Breaking Bad people keep talking about the end, even though it's never ending and should just go on forever
Despite the fact that Breaking Bad will never end—it will, in fact, continue to trace the story of Walter White through multiple generations of descendants, until a bionically enhanced Holly finally rules over a post-apocalyptic, sandworm-ravaged New Mexico wasteland, ruthlessly controlling the distribution of Big Blue Spice—the truth is that, no, it actually will end, and its principals continue to remind us of that instead of playing along with our delusions.

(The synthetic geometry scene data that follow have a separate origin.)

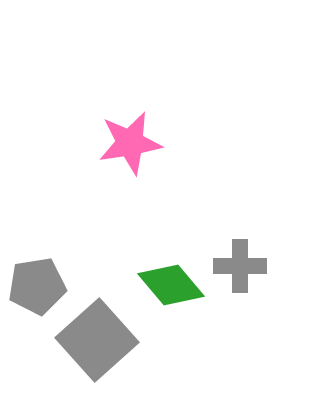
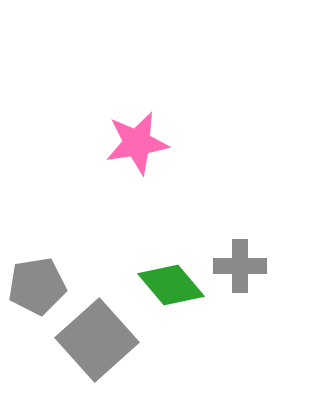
pink star: moved 7 px right
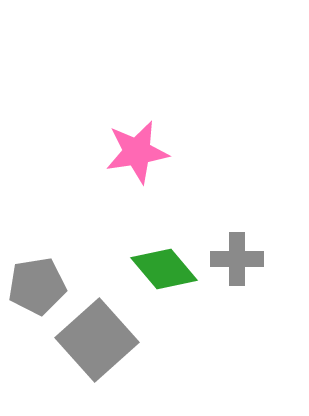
pink star: moved 9 px down
gray cross: moved 3 px left, 7 px up
green diamond: moved 7 px left, 16 px up
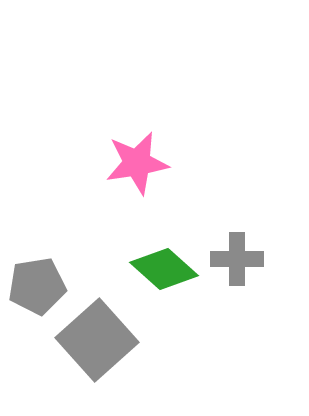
pink star: moved 11 px down
green diamond: rotated 8 degrees counterclockwise
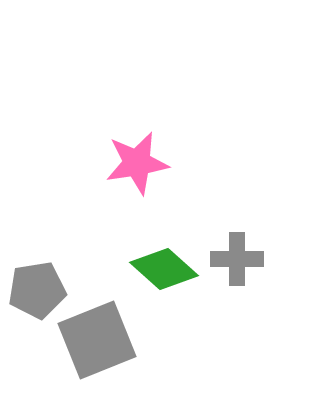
gray pentagon: moved 4 px down
gray square: rotated 20 degrees clockwise
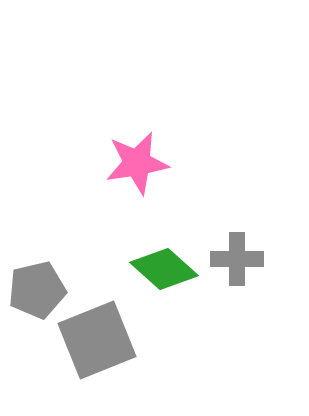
gray pentagon: rotated 4 degrees counterclockwise
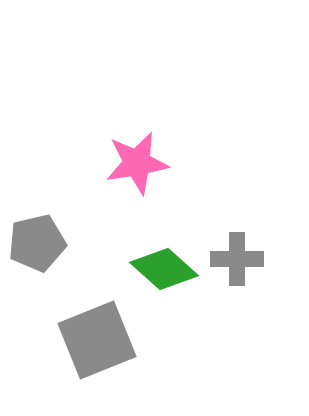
gray pentagon: moved 47 px up
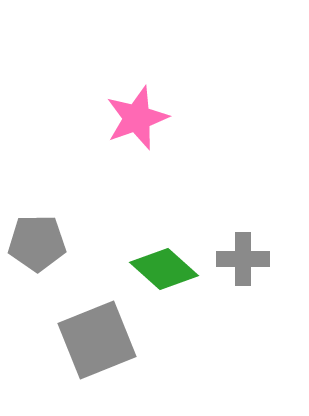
pink star: moved 45 px up; rotated 10 degrees counterclockwise
gray pentagon: rotated 12 degrees clockwise
gray cross: moved 6 px right
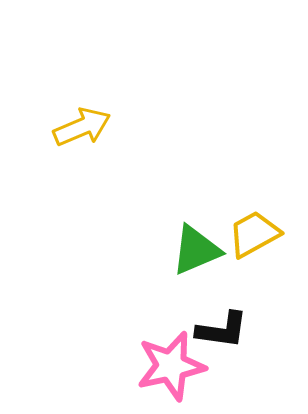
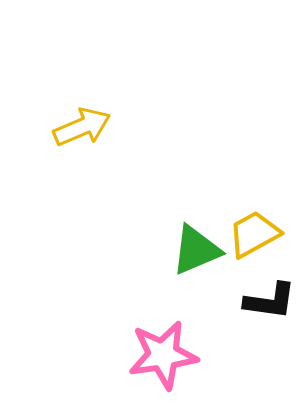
black L-shape: moved 48 px right, 29 px up
pink star: moved 8 px left, 11 px up; rotated 4 degrees clockwise
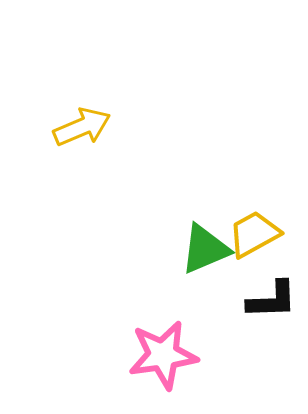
green triangle: moved 9 px right, 1 px up
black L-shape: moved 2 px right, 1 px up; rotated 10 degrees counterclockwise
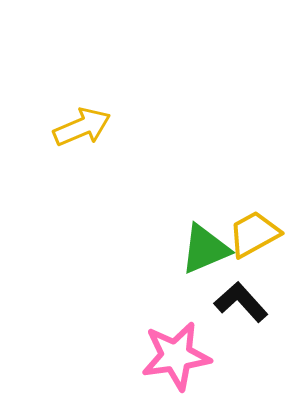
black L-shape: moved 31 px left, 2 px down; rotated 130 degrees counterclockwise
pink star: moved 13 px right, 1 px down
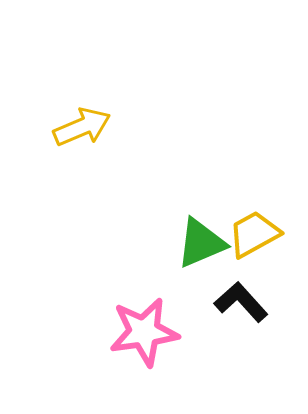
green triangle: moved 4 px left, 6 px up
pink star: moved 32 px left, 24 px up
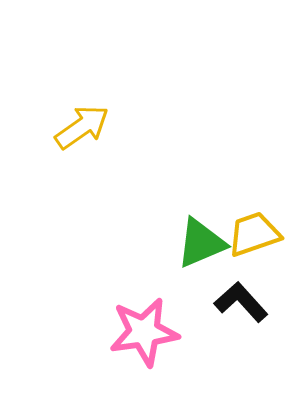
yellow arrow: rotated 12 degrees counterclockwise
yellow trapezoid: rotated 10 degrees clockwise
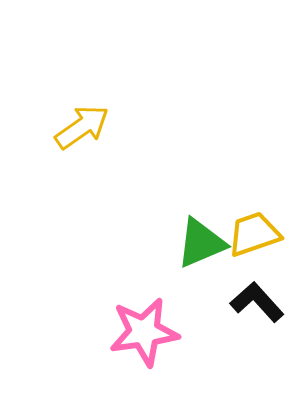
black L-shape: moved 16 px right
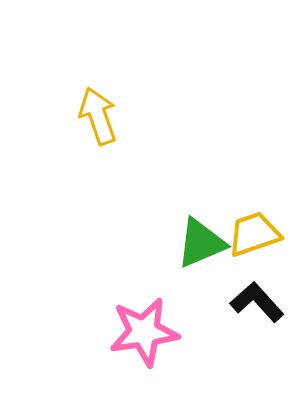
yellow arrow: moved 16 px right, 11 px up; rotated 74 degrees counterclockwise
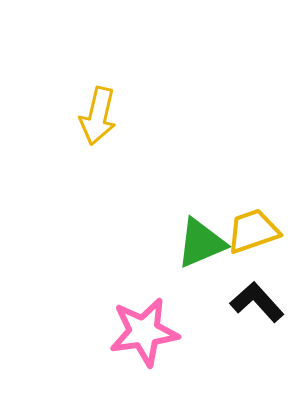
yellow arrow: rotated 148 degrees counterclockwise
yellow trapezoid: moved 1 px left, 3 px up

First, creator Vince Gilligan gave this lengthy interview to Vulture about what to expect as the series begins winding down next summer: The ending is, even now, still evolving. "It's going to be polarizing no matter how you slice it." He looks to Casablanca's ending for inspiration and hopes to provide "that kind of satisfaction." The finale will have a "certain kind of circularity" that "echoes" the first episode. While he feels Walter should be punished, "I don’t feel any real pressure to pay off the characters, morally speaking." The series' many subtle nods to The Godfather may well culminate with "a more overt tip of the hat" in the finale. He's still suggesting that Saul will go on ("This is a guy who’s going to survive while the rest of us have been nuked into annihilation. He’ll be the worst-dressed cockroach in the world.") And there definitely will be no movie. "Rightly or wrongly, there will be a conclusive ending," Gilligan says, again refusing to stop saying that and just keep making Breaking Bad.
And now we know exactly when that ending will begin, thanks to Aaron Paul, who took to his Twitter account to say, "New episodes of Breaking Bad will air July 14th. Get ready to break some shit." Like the convention that, just because a series finale has been planned and telegraphed repeatedly, a show has to end? No. Likely just our hearts and shit.